Réagissant aux rumeurs sur un plan social à venir chez Bouygues Tel, le ministre de l'Economie désire le voir contracter une alliance avec un autre opérateur que SFR.

Les syndicats de Bouygues Telecom n'avaient pas plus tôt annoncé la possible suppression de 1500 à 2000 postes sur 9000 qu'Arnaud Montebourg a invité l'opérateur a contracter une alliance avec un autre opérateur que SFR, qui en mars avait éconduit Bouygues Tel au profit d'un mariage avec Numericable.

Lors d'une conférence de presse à l'occasion d'un déplacement dans une usine de Faverges, en Haute-Savoie, le ministre de l'Economie s'est exclamé : "il est assez incroyable que dans un secteur en croissance nous ayons des plans sociaux", rapporte l'AFP. Et si les offres successives de Bouygues Tel n'ont pas convaincu Vivendi de lui céder SFR, "Bouygues peut parfaitement imaginer des solutions avec d'autres opérateurs". Arnaud Montebourg ajoute l'avoir déjà suggéré à Martin Bouygues : "Je l'y invite, il le sait, je le lui ai dit".

Le ministre, qui avait soutenu la candidature de Bouygues Telecom face à celle de Numericable, demeure favorable à un marché à trois acteurs. "Nous sommes maintenus à quatre opérateurs qui se font une concurrence de plus en plus dure au détriment de l'emploi". Arnaud Montebourg désire toujours qu'une consolidation du secteur permette aux opérateurs de se renforcer.

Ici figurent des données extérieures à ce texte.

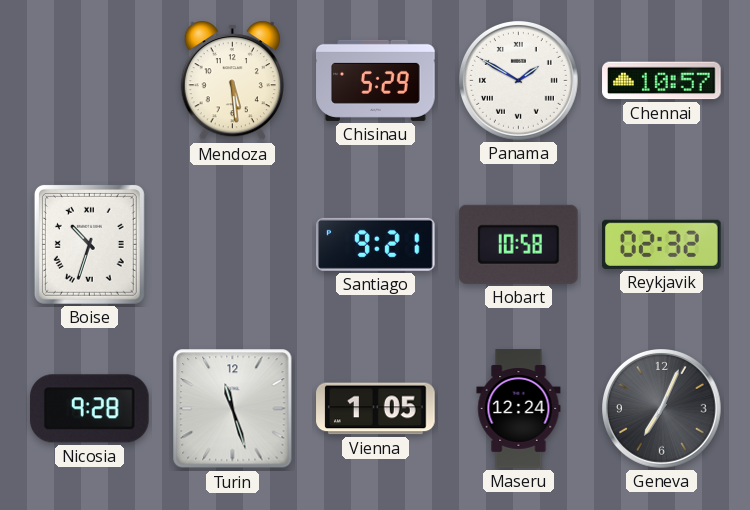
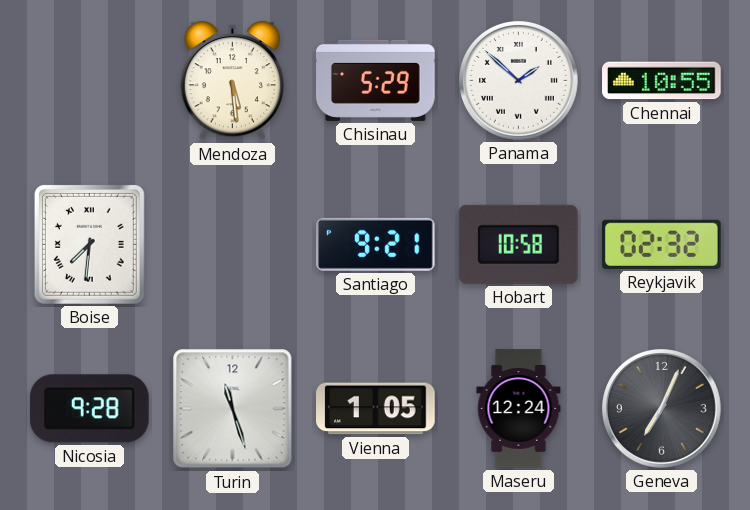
Panama: 1:50 -> 1:52
Chennai: 10:57 -> 10:55
Boise: 10:33 -> 7:31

Chez Bouygues Tel, on justifie d'ailleurs les suppressions de poste envisagées par l'échec de la fusion avec SFR.

Le comité central d'entreprise qui se réunira jeudi 15 mai pourrait étudier ce plan social, que la direction n'a pas confirmé jusqu'ici. Sur la sellette : les 600 boutiques de l'opérateur, qui ne seront peut-être plus jugées nécessaires pour accompagner le client dans la mesure où Bouygues Telecom s'est engagé dans une grande simplification de ses offres. Plus largement, Bouygues Tel est l'acteur qui a le plus baissé ses prix dans le mobile après l'arrivée de Free sur le marché. Adapter aujourd'hui son organisation et son modèle économique à cette stratégie low-cost semble donc inévitable. Et licencier 16% à 23% de ses effectifs apparaît comme un premier pas pour se rendre plus appétissant aux yeux du meilleur candidat à son rachat : le groupe Iliad-Free.